# PROBLEM DETAILS
Please write out exactly the lines of the data below from the line holding "состав: Премиум" through the line holding "nhỏ vật thể", and leave out the rest.

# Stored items
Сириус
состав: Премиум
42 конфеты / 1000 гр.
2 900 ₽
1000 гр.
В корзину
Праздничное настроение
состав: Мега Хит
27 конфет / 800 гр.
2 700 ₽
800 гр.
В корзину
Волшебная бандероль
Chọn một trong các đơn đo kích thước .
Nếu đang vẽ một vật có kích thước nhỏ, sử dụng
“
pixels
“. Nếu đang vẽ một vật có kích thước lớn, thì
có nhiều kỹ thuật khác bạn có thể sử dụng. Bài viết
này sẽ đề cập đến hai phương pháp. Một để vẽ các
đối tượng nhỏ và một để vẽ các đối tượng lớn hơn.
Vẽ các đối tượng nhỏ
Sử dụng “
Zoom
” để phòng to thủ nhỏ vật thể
==
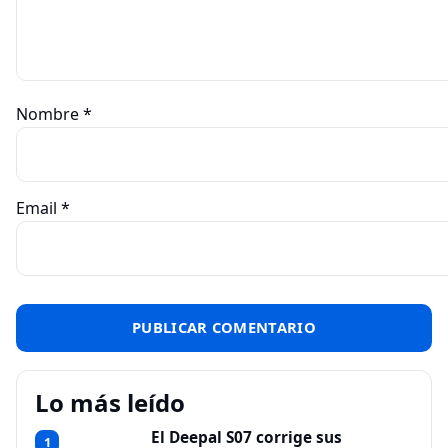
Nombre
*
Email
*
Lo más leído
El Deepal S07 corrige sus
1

# PROBLEM SOLUTION
состав: Премиум
42 конфеты / 1000 гр.
2 900 ₽
1000 гр.
В корзину
Праздничное настроение
состав: Мега Хит
27 конфет / 800 гр.
2 700 ₽
800 гр.
В корзину
Волшебная бандероль
Chọn một trong các đơn đo kích thước .
Nếu đang vẽ một vật có kích thước nhỏ, sử dụng
“
pixels
“. Nếu đang vẽ một vật có kích thước lớn, thì
có nhiều kỹ thuật khác bạn có thể sử dụng. Bài viết
này sẽ đề cập đến hai phương pháp. Một để vẽ các
đối tượng nhỏ và một để vẽ các đối tượng lớn hơn.
Vẽ các đối tượng nhỏ
Sử dụng “
Zoom
” để phòng to thủ nhỏ vật thể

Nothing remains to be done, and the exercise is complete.